John Greenleaf Whittier was an American poet and abolitionist.

Maud Muller (1856)

  • Maud Muller, on a summer's day,
    Raked the meadows sweet with hay.
    Beneath her torn hat glowed the wealth
    Of simple beauty and rustic health.

  • So, closing his heart, the Judge rode on,
    And Maud was left in the field alone.
    But the lawyers smiled that afternoon,
    When he hummed in court an old love-tune

  • He wedded a wife of richest dower,
    Who lived for fashion, as he for power.
    Yet oft, in his marble hearth's bright glow,
    He watched a picture come and go:
    And sweet Maud Muller's hazel eyes
    Looked out in their innocent surprise.

  • A manly form at her side she saw,
    And joy was duty and love was law.
    Then she took up her burden of life again,
    Saying only, "It might have been."

  • Alas for maiden, alas for Judge,
    For rich repiner and household drudge!
    God pity them both! and pity us all,
    Who vainly the dreams of youth recall;
    For of all sad words of tongue or pen,
    The saddest are these: "It might have been!"
    • Bret Harte wrote a famous parody of this famous poem, "Mrs.
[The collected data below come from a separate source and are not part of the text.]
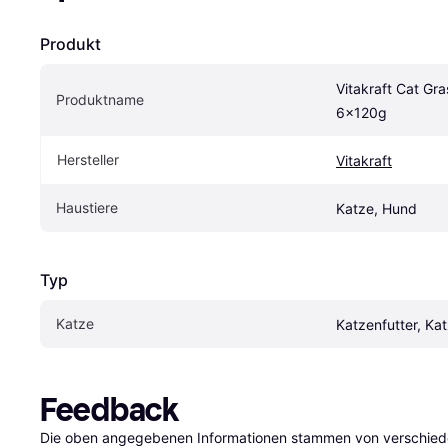
Produkt
Vitakraft Cat Gra
Produktname
6x120g
Hersteller
Vitakraft
Haustiere
Katze, Hund
Typ
Katze
Katzenfutter, Ka
Feedback
Die oben angegebenen Informationen stammen von verschieden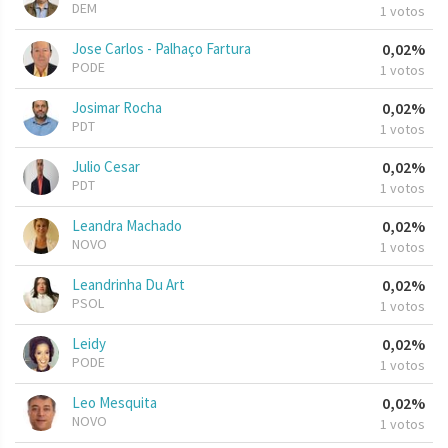
DEM
1 votos
Jose Carlos - Palhaço Fartura
0,02%
PODE
1 votos
Josimar Rocha
0,02%
PDT
1 votos
Julio Cesar
0,02%
PDT
1 votos
Leandra Machado
0,02%
NOVO
1 votos
Leandrinha Du Art
0,02%
PSOL
1 votos
Leidy
0,02%
PODE
1 votos
Leo Mesquita
0,02%
NOVO
1 votos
Judge Jenkins" in which the Judge marries Maud, and which he ends with the lines:
      Maud soon thought the Judge a bore,
      With all his learning and all his lore;
      And the Judge would have bartered Maud's fair face
      For more refinement and social grace.
      If, of all words of tongue and pen,
      The saddest are, "It might have been,"
      More sad are these we daily see:
      "It is, but hadn't ought to be."